(Saved data entries)
----------

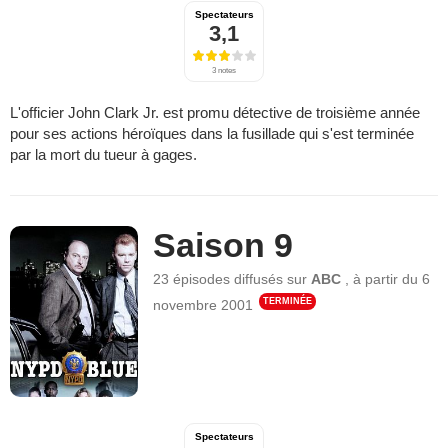
Spectateurs
3,1
3 notes
L'officier John Clark Jr. est promu détective de troisième année
pour ses actions héroïques dans la fusillade qui s'est terminée
par la mort du tueur à gages.
Saison 9
23 épisodes
diffusés sur
ABC
,
à partir du
6
TERMINÉE
novembre 2001
Spectateurs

----------

-- Task --
Although the records above contain pictures, your copy should give only their text, exactly as written.

-- Task result --
Spectateurs
3,1
3 notes
L'officier John Clark Jr. est promu détective de troisième année
pour ses actions héroïques dans la fusillade qui s'est terminée
par la mort du tueur à gages.
Saison 9
23 épisodes
diffusés sur
ABC
,
à partir du
6
TERMINÉE
novembre 2001
Spectateurs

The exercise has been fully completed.